Peabody Diversity
The Peabody Diversity Course project was developed to provide graduate students in EDUC 3050: Adv. Social & Philosophical Aspects of Education (a required masters-level course for licensing secondary education teachers) an opportunity to practice their communication skills.
CELA also provided the ability to develop a pilot project and subsequent research project data for a doctoral dissertation. She did a pilot project using prewritten cases in the fall of 2013 with another doctoral candidate to see how the process worked and then created cases to fit her specific needs in the fall of 2014.
Three cases were developed and standardized patients played the role of either parent or co-worker. The class of 33 graduate students saw all 3 cases over the course of 3 event dates in September and October 2014. Outcome data is in process.
Advanced Trauma Life Support® (ATLS®)
This course was created to provide a concise approach to the care of a trauma patient as well demonstration of various surgical and airway skills. ATLS covers various surgical and airway skills. Learning outcomes include competency in performing surgical/airway skills and treating traumatic injuries occurring in all regions of the body. The ATLS® program teaches a systematic, concise approach to the care of a trauma patient as well demonstration of various surgical and airway skills.
An advantage of using the PAASS lab is the ability to provide human cadavers for use in recreating surgical and trauma related injuries to give the leaner’s a more realistic approach to cases.
Advanced Surgical Skills for Exposure in Trauma (ASSET)
The ASSET course teaches surgical exposure of anatomic structures that, when injured, may pose a threat to life or limb. Students use a course manual that provides an overview of surgical exposures in key areas: neck, chest, abdomen and pelvis, and upper and lower extremities. The one-day course covers each section, beginning with a case-based overview that is followed by a hands-on exposure guided by the faculty. The student-to-faculty ratio is low, allowing extensive faculty guidance and interaction with students. Roughly 24 cases are presented, 1 for each region of the body in ASSET. Learners are asked to perform surgical exposures in key areas: neck, chest, abdomen and pelvis, and upper and lower extremities in ASSET. Vanderbilt also wanted to become an accredited teaching site for the ACS.
Our Kids Center
Our Kids Center, a Nashville-based organization providing expert medical evaluations and crisis counseling in response to concerns of child sexual abuse, has created a series of skills labs, including simulation at CELA, to enhance clinical and communications skills for healthcare providers training as pediatric Sexual Assault Examiners (SAEs).
Given the sensitive nature of the exams and communications with patients and their families, CELA’s unique environment allows trainees to apply new skills in the presence of experts who can provide input and guidance in a safe, nonthreatening setting.
At CELA, trainees are able to perform a full exam, use specialized equipment for forensic documentation, collect evidence, and communicate with an adolescent patient who has suffered a sexual assault as well as an adult caregiver. To increase the impact of their experience, trainees receive immediate feedback from experts in the field as well as their “patients”.

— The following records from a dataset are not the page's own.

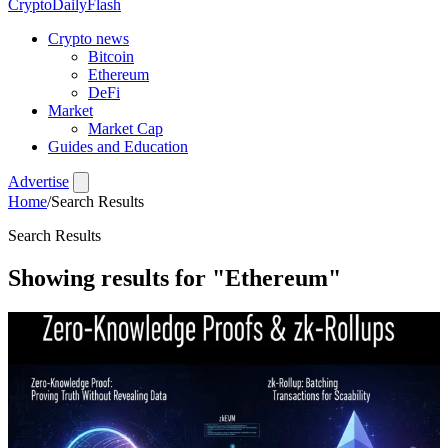
CryptoDailyFlash
Crypto news
Bitcoin
Ethereum
DeFi
Market
Market Cap
Guides and Education
Advertise
Home
/
Search Results
Search Results
Showing results for
"Ethereum"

Future plans include research about the training’s long term impact on clinical practices and investigating additional opportunities to use simulation for the furthering of SAE training.
Ophthalmology Supervisors
The simulation event was created to give opportunities for direct observation and deliberate feedback to senior residents who were about to enter supervising roles as senior residents on call. In the past we have promoted the residents into these roles because it was "that time of year", but without knowing if they truly had the ability to manage emergencies, the medical knowledge to supervise junior residents, or the communication skills needed teach them.
The learners were asked to practice on-call situations using standardized patients (SPs). A junior resident took a history of a SP and reported the exam findings to the seniors on call just as they would for any patient they needed help or advice about. The seniors on call would listen and give advice as they deemed appropriate. Using SPs allowed us to view the patient interviews that the junior residents obtained live and were also able to give them feedback on their history taking and synthesis of the medical exam.

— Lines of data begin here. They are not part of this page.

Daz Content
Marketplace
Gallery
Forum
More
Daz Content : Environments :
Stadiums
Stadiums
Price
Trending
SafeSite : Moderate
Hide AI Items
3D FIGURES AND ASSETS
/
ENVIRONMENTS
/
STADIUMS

The objective was to give senior residents feedback on their performance acting as a supervising senior resident on call after direct observation. We were also able to give the junior residents feedback on their performance in history taking and synthesis of medical knowledge after just 4 months of ophthalmology residency. This proved to be a great feedback tool for all levels of trainees.

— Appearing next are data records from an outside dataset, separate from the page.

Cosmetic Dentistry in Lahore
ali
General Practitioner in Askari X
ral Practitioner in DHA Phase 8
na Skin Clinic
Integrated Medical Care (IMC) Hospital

A big benefit was that these were videotaped. We have been able to review these videos after the workshop and the trainees can see what they did well and what they could improve. We could also very easily assess the strengths and weakness of the residents and give them feedback through observing in the observation booth. At the end of the program, the residents all enjoyed the event and wanted to come back for similar feedback sessions.
One resident said "It was a lot of fun, and I appreciate the effort that everyone has put into giving me feedback and making me better."